Sunday, January 21, 2007

What would life be like if it never changed? Installment 5

More thoughts on my Top Ten Life-Changing Albums. Thanks to Eek for beginning the thread that led me to this list.

(Note: Italics indicate my initial response to Eek's challenge; the rest constitutes my further thoughts on the subject).

5. Cabretta, Mink DeVille. I still have never heard anything quite like this mixture of Spanish Harlem R&B and punk rock. Excellent production by the late Jack Nitzsche, and great guitar by the criminally unknown Louie X. Erlanger.

Mink DeVille, historically associated with the mid-70s New York punk scene, fused slashing Fender guitars, castanets, doo-wop harmonies and a black leather jacket ethos to fashion a sound that was punk mainly by dint of time and place. The band was hard to categorize, sort of Doc Pomus comes to the Lower East Side.

Willy DeVille (born William Borsey) was arguably the most talented vocalist to emerge from the scene, and the most genuinely soulful. He had an incredible band backing him up, with guitarist Louie X. Erlanger leading the charge. His stinging Telecaster leads cut like a rusty switchblade, adding counterpoint and a musical snarl to match DeVille's street-smart lyrics.

Cabretta was Mink DeVille's debut album, and remains their sadly forgotten masterpiece. It mixes straight ahead rockers ("One Way Street," "Gunslinger") with ballads ("Can't Do Without It," "Party Girls") and covers ("Little Girl," "Cadillac Walk"). The assemblage is surprisingly seamless, and producer Jack Nitzsche deserves a ton of credit not only for the gorgeous sound but the inspired sequencing.

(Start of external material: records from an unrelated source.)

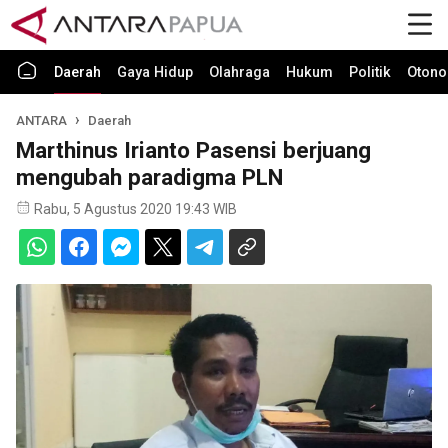
Daerah
Gaya Hidup
Olahraga
Hukum
Politik
Otono
ANTARA
Daerah
Marthinus Irianto Pasensi berjuang
mengubah paradigma PLN
Rabu, 5 Agustus 2020 19:43 WIB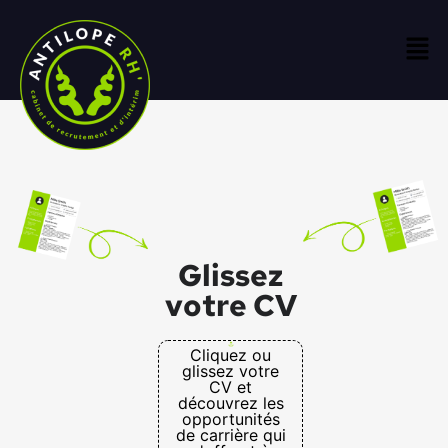
Glissez
votre CV
Cliquez ou
glissez votre
CV et
découvrez les
opportunités
de carrière qui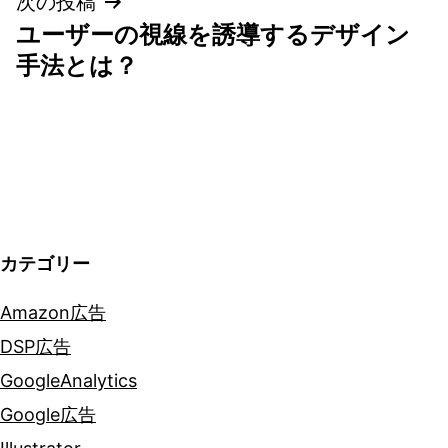
ゲ
次の投稿
ユーザーの視線を誘導するデザイン
ー
手法とは？
シ
ョ
ン
カテゴリー
Amazon広告
DSP広告
GoogleAnalytics
Google広告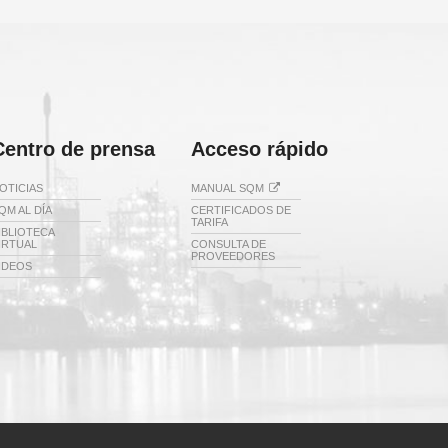
Centro de prensa
Acceso rápido
OTICIAS
MANUAL SQM
QM AL DÍA
CERTIFICADOS DE
TARIFA
IBLIOTECA
IRTUAL
CONSULTA DE
PROVEEDORES
IDEOS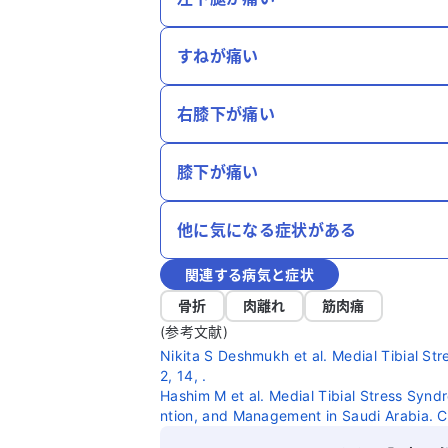
すねが痛い
右膝下が痛い
膝下が痛い
他に気になる症状がある
関連する病気と症状
骨折
肉離れ
筋肉痛
(参考文献)
Nikita S Deshmukh et al. Medial Tibial St
2, 14, .
Hashim M et al. Medial Tibial Stress Synd
ntion, and Management in Saudi Arabia. C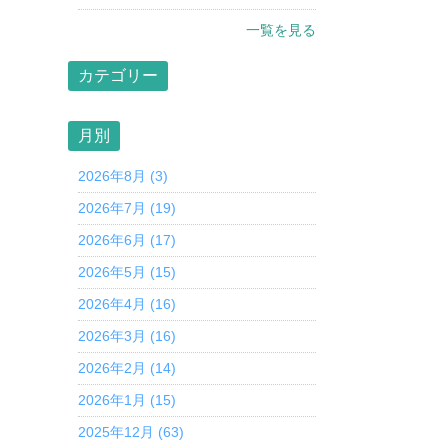
一覧を見る
カテゴリー
月別
2026年8月 (3)
2026年7月 (19)
2026年6月 (17)
2026年5月 (15)
2026年4月 (16)
2026年3月 (16)
2026年2月 (14)
2026年1月 (15)
2025年12月 (63)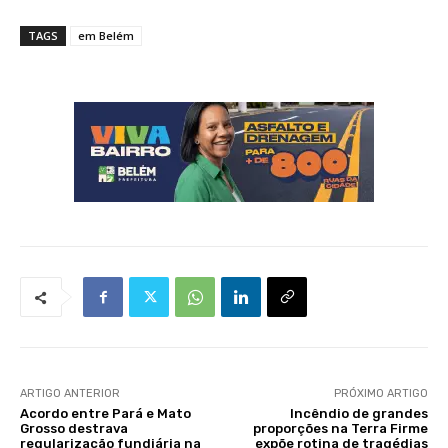
TAGS
em Belém
ARTIGO ANTERIOR
PRÓXIMO ARTIGO
Acordo entre Pará e Mato
Incêndio de grandes
Grosso destrava
proporções na Terra Firme
regularização fundiária na
expõe rotina de tragédias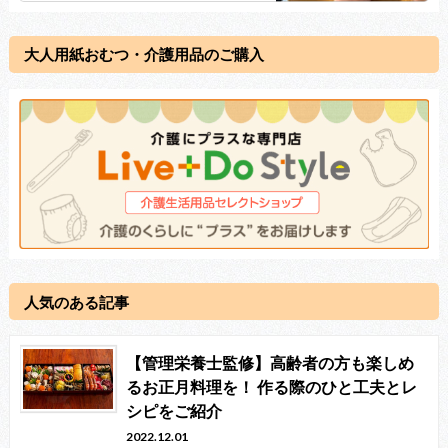
大人用紙おむつ・介護用品のご購入
人気のある記事
【管理栄養士監修】高齢者の方も楽しめ
るお正月料理を！ 作る際のひと工夫とレ
シピをご紹介
2022.12.01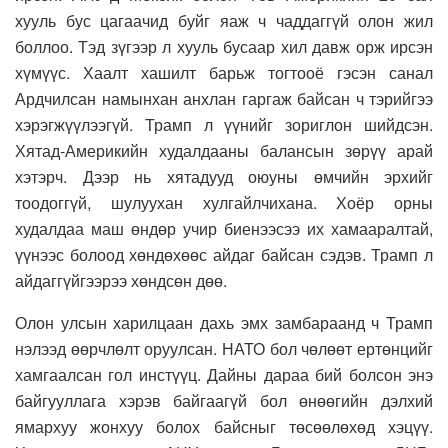
хууль бус цагаачид буйг яаж ч чаддаггүй олон жил
боллоо. Тэд зүгээр л хууль бусаар хил давж орж ирсэн
хүмүүс. Хаалт хашилт барьж тогтооё гэсэн санал
Ардчилсан намынхан анхлан гаргаж байсан ч тэрийгээ
хэрэгжүүлээгүй. Трамп л үүнийг зориглон шийдсэн.
Хятад-Америкийн худалдааны балансын зөрүү арай
хэтэрч. Дээр нь хятадууд оюуны өмчийн эрхийг
тоодоггүй, шулуухан хулгайлчихана. Хоёр орны
худалдаа маш өндөр учир биенээсээ их хамааралтай,
үүнээс болоод хөндөхөөс айдаг байсан сэдэв. Трамп л
айдаггүйгээрээ хөндсөн дөө.
Олон улсын харилцаан дахь эмх замбараанд ч Трамп
нэлээд өөрчлөлт оруулсан. НАТО бол чөлөөт ертөнцийг
хамгаалсан гол инстүүц. Дайны дараа бий болсон энэ
байгууллага хэрэв байгаагүй бол өнөөгийн дэлхий
ямархуу жонхуу болох байсныг төсөөлөхөд хэцүү.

At the heart of the disc are three quintessential DeVille compositions that represent the band's sound and attitude. "Venus of Avenue D" opens the album with a drone worthy of the Velvet Underground and develops into a medium tempo rocker with understated verses that build into raw-throated choruses. The heartbreaking "Mixed Up, Shook Up Girl" openly displays sadness and yearning without ever sounding sappy. "Spanish Stroll," a minor hit that garnered radio play, works so successfully as a swaggering update to "Walk on the Wild Side," most people mistake it for an actual Lou Reed song.

It is, I think, swagger that best defines Mink DeVille in general, and Cabretta in particular. DeVille's sizable charisma informs every lyric, be it in the guise of a hoodlum ("Pistol whip you just for fun") or forlorn romantic ("She's a mixed up, shook up girl / got me so strung out I don't know what to do"). Replacing punk's anarchy and rebellion with a detached cool and vulnerability, Mink DeVille was always about the feeling, rather than fury.

1 Comments:

Blogger EEK! said...

I must hear this record at my very earliest convenience!